At last, impatient, I stopped a passing penguin suit – he turned out to be John Major, though he probably did not know that himself then – and asked to be directed toward some writers. After a moment of thought, he smiled affably and pointed me in the direction of the far, portrait-hung wall. He proved (on this question certainly) entirely in the right. Up against the wall, in a terrified herd, I found the shortlisted six, the authors whose books were being weighed against each other for the prize. They were huddled together, drinking glasses of orange-juice’ and surrounded by sad-looking literary agents and publishers’ publicity girls, every one of them called Fiona. As I expected, they were mostly elderly ladies, though one was a very young girl just learning the granny trade, another a male author from the Antipodes suffering from terminal jet-lag. Some of the ladies had permed their hair, though most preferred to leave theirs in a state of gay disorder. Some carried plastic shopping bags, one was already weeping a little, another complaining she had taken more orange-juice than was good for her. All appeared bewildered, as if no one had properly explained to them why, just for this once, they had been let out. The only way they resembled writers was that all of them were sulky and spiteful, and clearly detested each other. By now the five judges, their deliberations completed, were back in the room and spreading the result among their spouses or other consorts. But, the game of the Booker being to keep the authors themselves in suspense as long as possible, to raise the drama of the event, the writers themselves had no idea of the outcome, and so didn’t know which of their group to detest the most.

I summoned up my charm (maybe I should say that from time to time I do have some) and approached the Fionas, saying I wanted to interview their charges on the influence of Dirty Realism on their work.

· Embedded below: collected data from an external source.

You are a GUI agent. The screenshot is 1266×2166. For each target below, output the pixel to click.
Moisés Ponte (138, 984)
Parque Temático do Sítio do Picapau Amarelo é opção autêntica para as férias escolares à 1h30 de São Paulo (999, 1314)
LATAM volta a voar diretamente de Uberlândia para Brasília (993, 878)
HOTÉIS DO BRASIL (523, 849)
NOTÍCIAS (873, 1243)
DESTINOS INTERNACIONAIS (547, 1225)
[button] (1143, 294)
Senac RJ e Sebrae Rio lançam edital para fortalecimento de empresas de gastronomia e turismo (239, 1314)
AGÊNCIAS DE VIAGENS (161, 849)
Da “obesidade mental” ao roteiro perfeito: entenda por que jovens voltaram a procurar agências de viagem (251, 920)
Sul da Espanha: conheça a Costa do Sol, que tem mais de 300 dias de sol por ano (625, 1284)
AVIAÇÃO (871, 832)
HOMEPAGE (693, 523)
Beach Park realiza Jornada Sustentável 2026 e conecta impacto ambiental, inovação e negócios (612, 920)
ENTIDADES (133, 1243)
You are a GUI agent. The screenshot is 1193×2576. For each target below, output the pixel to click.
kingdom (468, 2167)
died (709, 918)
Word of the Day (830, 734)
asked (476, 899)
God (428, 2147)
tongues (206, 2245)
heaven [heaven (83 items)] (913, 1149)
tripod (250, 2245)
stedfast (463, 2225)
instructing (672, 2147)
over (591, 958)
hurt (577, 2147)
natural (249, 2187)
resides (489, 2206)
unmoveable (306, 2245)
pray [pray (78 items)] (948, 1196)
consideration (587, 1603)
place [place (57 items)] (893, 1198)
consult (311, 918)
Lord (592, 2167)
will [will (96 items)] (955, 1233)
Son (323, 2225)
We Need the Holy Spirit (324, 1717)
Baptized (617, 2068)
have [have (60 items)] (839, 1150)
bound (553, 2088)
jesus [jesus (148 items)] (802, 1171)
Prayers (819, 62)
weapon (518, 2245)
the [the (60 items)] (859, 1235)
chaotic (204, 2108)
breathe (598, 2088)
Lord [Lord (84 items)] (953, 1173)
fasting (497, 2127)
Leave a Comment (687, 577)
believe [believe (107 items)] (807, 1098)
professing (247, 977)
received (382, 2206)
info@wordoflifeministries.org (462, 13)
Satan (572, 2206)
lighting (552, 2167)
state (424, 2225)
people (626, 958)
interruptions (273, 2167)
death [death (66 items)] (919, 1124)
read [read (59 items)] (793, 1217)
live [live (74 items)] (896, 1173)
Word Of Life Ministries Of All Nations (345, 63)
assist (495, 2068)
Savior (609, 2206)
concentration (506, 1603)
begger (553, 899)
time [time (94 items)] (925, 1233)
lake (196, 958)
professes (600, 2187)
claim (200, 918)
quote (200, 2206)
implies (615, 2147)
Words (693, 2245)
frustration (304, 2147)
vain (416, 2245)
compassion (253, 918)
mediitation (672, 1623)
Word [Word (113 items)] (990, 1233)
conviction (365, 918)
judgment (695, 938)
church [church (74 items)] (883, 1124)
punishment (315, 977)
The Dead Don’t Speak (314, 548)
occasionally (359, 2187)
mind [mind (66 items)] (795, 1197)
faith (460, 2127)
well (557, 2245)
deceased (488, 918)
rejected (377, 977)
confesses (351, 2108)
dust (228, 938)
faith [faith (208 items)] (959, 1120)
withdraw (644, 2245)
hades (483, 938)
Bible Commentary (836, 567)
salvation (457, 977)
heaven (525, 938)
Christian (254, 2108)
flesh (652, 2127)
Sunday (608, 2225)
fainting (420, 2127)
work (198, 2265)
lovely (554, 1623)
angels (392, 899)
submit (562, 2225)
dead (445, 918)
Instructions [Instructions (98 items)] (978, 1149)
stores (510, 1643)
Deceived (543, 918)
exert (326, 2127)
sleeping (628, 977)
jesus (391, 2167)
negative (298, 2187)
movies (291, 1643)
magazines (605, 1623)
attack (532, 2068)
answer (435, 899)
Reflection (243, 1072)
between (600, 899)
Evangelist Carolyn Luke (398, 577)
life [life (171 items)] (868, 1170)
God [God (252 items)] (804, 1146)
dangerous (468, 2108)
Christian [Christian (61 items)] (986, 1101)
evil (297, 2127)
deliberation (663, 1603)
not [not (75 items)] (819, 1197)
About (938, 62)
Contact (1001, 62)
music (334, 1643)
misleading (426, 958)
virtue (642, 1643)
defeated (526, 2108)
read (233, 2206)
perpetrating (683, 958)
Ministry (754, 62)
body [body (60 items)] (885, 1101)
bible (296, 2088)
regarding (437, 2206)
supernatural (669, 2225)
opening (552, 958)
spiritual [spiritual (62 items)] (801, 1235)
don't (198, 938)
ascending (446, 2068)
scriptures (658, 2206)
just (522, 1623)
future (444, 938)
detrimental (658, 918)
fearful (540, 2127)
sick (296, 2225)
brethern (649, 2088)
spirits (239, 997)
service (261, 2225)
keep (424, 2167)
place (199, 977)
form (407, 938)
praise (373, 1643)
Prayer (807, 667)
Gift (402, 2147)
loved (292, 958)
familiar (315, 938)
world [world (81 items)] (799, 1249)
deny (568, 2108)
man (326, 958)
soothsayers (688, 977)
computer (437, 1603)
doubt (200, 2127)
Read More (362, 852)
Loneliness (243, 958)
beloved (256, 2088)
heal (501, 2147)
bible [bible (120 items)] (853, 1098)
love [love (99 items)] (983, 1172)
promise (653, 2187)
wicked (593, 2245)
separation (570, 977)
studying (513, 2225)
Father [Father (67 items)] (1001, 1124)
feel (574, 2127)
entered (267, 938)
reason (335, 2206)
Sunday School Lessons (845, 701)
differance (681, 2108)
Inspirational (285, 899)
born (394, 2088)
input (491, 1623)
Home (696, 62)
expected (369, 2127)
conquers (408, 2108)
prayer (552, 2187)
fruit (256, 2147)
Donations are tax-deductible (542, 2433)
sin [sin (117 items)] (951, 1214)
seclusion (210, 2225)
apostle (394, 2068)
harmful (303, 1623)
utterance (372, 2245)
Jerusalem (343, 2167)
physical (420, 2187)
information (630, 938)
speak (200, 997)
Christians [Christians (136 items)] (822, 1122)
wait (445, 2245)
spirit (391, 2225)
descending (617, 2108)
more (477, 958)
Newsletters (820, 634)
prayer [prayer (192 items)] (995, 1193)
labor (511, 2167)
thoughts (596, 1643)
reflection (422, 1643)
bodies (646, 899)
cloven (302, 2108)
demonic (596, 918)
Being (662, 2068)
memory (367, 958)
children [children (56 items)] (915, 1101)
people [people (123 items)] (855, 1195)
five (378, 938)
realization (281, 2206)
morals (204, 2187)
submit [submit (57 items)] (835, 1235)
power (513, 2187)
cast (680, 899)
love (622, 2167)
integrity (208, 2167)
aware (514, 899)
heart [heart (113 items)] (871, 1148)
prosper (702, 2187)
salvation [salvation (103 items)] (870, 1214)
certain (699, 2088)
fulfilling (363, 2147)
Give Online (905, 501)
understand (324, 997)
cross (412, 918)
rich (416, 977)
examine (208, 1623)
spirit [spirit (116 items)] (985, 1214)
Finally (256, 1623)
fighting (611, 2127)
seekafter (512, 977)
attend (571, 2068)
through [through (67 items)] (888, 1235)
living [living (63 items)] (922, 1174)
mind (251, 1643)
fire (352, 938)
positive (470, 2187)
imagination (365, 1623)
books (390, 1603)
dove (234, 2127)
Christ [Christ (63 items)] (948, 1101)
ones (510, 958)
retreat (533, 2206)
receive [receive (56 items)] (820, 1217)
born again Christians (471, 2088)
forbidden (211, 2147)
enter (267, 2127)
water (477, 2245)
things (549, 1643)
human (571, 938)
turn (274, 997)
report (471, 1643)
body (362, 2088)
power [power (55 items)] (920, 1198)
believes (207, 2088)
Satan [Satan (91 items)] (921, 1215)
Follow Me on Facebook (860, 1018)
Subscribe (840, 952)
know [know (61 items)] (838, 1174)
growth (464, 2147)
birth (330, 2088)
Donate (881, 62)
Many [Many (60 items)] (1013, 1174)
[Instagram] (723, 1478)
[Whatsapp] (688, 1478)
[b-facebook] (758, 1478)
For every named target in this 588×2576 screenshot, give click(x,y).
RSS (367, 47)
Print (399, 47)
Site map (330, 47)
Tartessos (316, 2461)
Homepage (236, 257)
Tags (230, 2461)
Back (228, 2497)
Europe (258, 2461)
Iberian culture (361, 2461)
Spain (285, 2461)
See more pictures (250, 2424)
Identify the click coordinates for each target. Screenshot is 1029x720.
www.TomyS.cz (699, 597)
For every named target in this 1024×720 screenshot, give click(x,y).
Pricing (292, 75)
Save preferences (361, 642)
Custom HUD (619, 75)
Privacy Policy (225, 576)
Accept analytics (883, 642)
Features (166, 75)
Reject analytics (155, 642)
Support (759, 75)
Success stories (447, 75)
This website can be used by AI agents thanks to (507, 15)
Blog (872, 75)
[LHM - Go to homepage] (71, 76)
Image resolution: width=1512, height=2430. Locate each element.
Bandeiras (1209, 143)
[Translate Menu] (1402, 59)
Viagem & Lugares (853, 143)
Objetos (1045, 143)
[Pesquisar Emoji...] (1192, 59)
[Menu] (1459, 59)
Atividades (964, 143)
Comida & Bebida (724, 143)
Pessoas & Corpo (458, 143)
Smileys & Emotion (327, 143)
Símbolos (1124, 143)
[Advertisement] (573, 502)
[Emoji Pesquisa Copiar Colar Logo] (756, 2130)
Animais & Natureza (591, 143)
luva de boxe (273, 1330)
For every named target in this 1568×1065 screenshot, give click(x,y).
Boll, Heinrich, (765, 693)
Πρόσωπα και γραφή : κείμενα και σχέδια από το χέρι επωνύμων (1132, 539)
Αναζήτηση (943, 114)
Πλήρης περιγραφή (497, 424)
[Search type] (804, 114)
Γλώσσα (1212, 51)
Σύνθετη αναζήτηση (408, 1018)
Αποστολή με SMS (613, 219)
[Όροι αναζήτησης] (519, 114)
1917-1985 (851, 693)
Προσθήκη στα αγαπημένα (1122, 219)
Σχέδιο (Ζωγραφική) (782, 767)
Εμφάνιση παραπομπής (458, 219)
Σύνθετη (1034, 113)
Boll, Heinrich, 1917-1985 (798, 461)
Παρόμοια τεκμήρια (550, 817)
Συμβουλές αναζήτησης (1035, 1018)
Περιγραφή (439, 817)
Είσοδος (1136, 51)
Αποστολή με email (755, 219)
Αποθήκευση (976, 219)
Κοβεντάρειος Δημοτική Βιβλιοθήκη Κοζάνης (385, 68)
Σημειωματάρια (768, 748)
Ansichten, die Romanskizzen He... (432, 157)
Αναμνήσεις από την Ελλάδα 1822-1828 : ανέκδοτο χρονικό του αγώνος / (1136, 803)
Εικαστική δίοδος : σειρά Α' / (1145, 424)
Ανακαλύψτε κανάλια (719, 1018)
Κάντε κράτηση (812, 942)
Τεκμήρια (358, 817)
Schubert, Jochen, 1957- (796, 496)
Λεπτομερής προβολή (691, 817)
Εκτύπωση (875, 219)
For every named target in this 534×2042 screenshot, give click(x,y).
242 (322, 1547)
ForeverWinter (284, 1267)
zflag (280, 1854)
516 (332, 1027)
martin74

Speaking as one Fiona, they refused point-blank, explaining no interviews were allowed until the result had been announced. Then the winner would be presented to the press, and their remaining candidates aban­doned, presumably, to their various miserable fates. Even now I’m not sure whether the Fionas told me the truth, or had correctly judged that an article by me was unlikely to be an act of pure homage. In fact I’d already intended to show that between the Booker writers and me lay a wide culture gap. They were writers who called the novel their ‘medium’; and the women in them still had just one breast; I came from the world of the media – how true, how true, that would prove – and the women in my life made no bones or flesh about having two. They were stuck in the age of the puritan singular, I came from the age of the permissive plural. Yes, thinking back, those Fionas were probably just good at their jobs.